What Expatriate Financial Advice Means For You
Expatriate Financial Advice has long been investment-focused. However, there is much more your expatriate financial adviser can do for you. In this post, we look at 3 important ways your financial planner can help you.
- Listen to your concerns
- Provide holistic advice
- Manage risk
If you want to know more about how to chose an expatriate financial adviser, please visit this post.
Listening To You
One of the most important parts of expatriate financial advice is to listen to your concerns. A direct link may not exist between your concerns and your finances. However, there is often a financial element to any concern. A person can only begin to help when they fully understand your concerns. This means you will have to be open about your circumstances and what you want to achieve. The adviser needs to ask relevant questions to make sure the advice given is correct.

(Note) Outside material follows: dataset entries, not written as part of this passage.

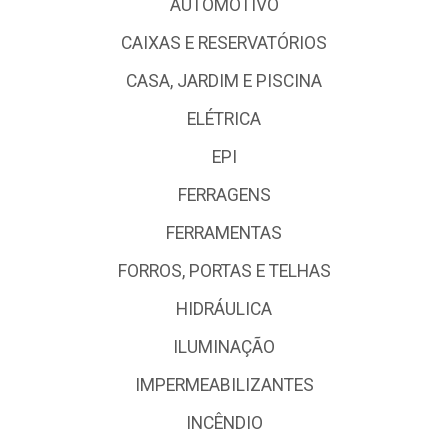
AUTOMOTIVO
CAIXAS E RESERVATÓRIOS
CASA, JARDIM E PISCINA
ELÉTRICA
EPI
FERRAGENS
FERRAMENTAS
FORROS, PORTAS E TELHAS
HIDRÁULICA
ILUMINAÇÃO
IMPERMEABILIZANTES
INCÊNDIO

Holistic Expatriate Financial Advice
Historically, expatriate financial advice would focus on one area of your finances. For example, investment. Focusing on one area of financial planning does not serve clients or advisers well. Take this scenario: Joe is a 40-year-old man with a wife and two young children. He has a good job with a steady income. His income covers all the family out-goings and he wants to invest for the future. This may be for his kids’ education or his retirement. Joe’s wife is a full-time Mum and they have few assets.
In this situation, if Joe died his family’s standard of living would suffer. Replacing Joe is not possible but we can replace his future income. For a healthy non-smoker like Joe, life assurance is cheap. He could protect his family’s financial future from about AED10 per day. Alternatively, if he just invested his money, the only benefit to his family would be the amount he had managed to invest from his savings which is unlikely to be sufficient for their future.

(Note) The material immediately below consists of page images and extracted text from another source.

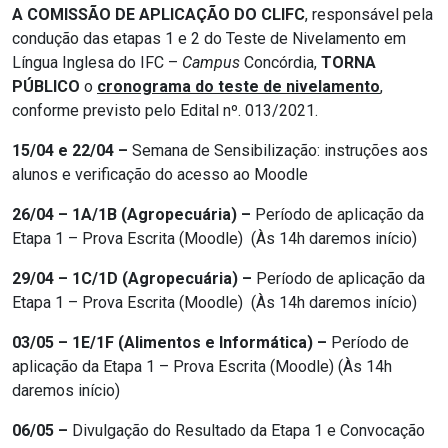
A COMISSÃO DE APLICAÇÃO DO CLIFC
, responsável pela
condução das etapas 1 e 2 do Teste de Nivelamento em
Língua Inglesa do IFC –
Campus
Concórdia,
TORNA
PÚBLICO
o
cronograma do teste de nivelamento
,
conforme previsto pelo Edital nº. 013/2021.
15/04 e 22/04 –
Semana de Sensibilização: instruções aos
alunos e verificação do acesso ao Moodle
26/04 – 1A/1B (Agropecuária) –
Período de aplicação da
Etapa 1 – Prova Escrita (Moodle) (Às 14h daremos início)
29/04 – 1C/1D (Agropecuária) –
Período de aplicação da
Etapa 1 – Prova Escrita (Moodle) (Às 14h daremos início)
03/05 – 1E/1F (Alimentos e Informática) –
Período de
aplicação da Etapa 1 – Prova Escrita (Moodle) (Às 14h
daremos início)
06/05 –
Divulgação do Resultado da Etapa 1 e Convocação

In everyday life, risks are something we normally avoid. When it comes to investment there is no reward without risk. Therefore, in expatriate financial advice, we need to understand the risks being taken and manage them.

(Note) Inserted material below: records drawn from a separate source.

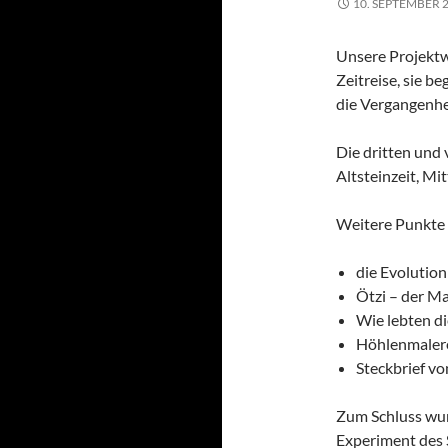
10. SEPTEMBER 
Unsere Projektwo
Zeitreise, sie b
die Vergangenhe
Die dritten und 
Altsteinzeit, Mit
Weitere Punkte 
die Evolutio
Ötzi – der M
Wie lebten d
Höhlenmalere
Steckbrief vo
Zum Schluss wurd
Experiment des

There are many different types of risk. Some academics have listed more than 100. Most can be split into two groups: Systemic and non-Systemic. Systemic risks are those which affect the whole market such as an interest rate rise. Non-systemic are specific to a company or investment. For example, if Apple iPhones did not sell as well as predicted, this may have a negative impact on Apple’s share price. Non-systemic risks can be reduced by diversifying your investment across several different companies. Systemic risk cannot be diversified away and so need different techniques.